The due-process situation arose when Hayward-based Harrens Lab filed suit against the California Bureau of Cannabis Control (BCC) after the agency revoked the lab’s provisional business license last month.

The lab argued it was entitled to an appeals hearing to dispute the charges that led to the revocation.

In a response to that suit, California Attorney General Xavier Becerra argued on behalf of the BCC that none of the companies operating on provisional licenses have any right to due process because those same permits were designed to be temporary while businesses awaited a decision about their annual license applications.

The provisional licenses stem from a stopgap program, established in 2018, that was designed to give California marijuana businesses and regulators more time to streamline the licensing process while keeping the industry functioning.

Roughly 75% of the legal California market is still operating on provisional licenses, according to industry estimates, and not full annual licenses.

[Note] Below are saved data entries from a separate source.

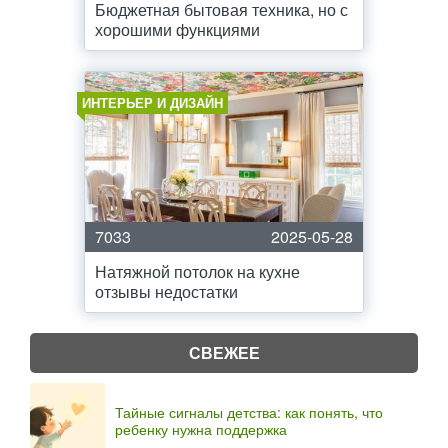
Бюджетная бытовая техника, но с
хорошими функциями
ИНТЕРЬЕР И ДИЗАЙН
7033
2025-05-28
Натяжной потолок на кухне
отзывы недостатки
СВЕЖЕЕ
Тайные сигналы детства: как понять, что
ребенку нужна поддержка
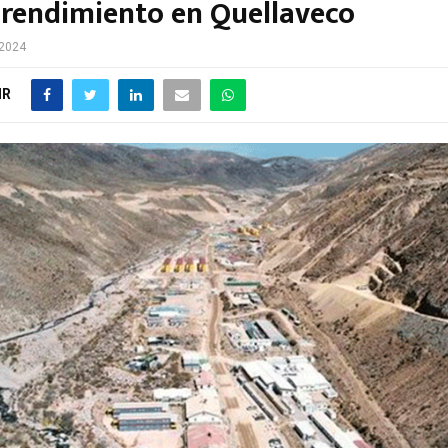
rendimiento en Quellaveco
 2024
IR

In his filing, Becerra wrote that Harrens Lab claims “that their right to a hearing prior to revocation of their provisional cannabis license finds support under the due process clause of the California Constitution.

“They are mistaken.”

Rather, Becerra noted, provisional licenses cease to exist once any determination – whether approval or rejection – is made about the fate of the annual license application, which means any provisional licensee is not entitled to the same rights as a business with a full annual permit.

“It is not reasonable to expect that a provisional license confers any permanent entitlement,” Becerra wrote.

“Any subjective unilateral belief Petitioners had about the nature of their rights under a provisional license is not supported in statute and unreasonable.”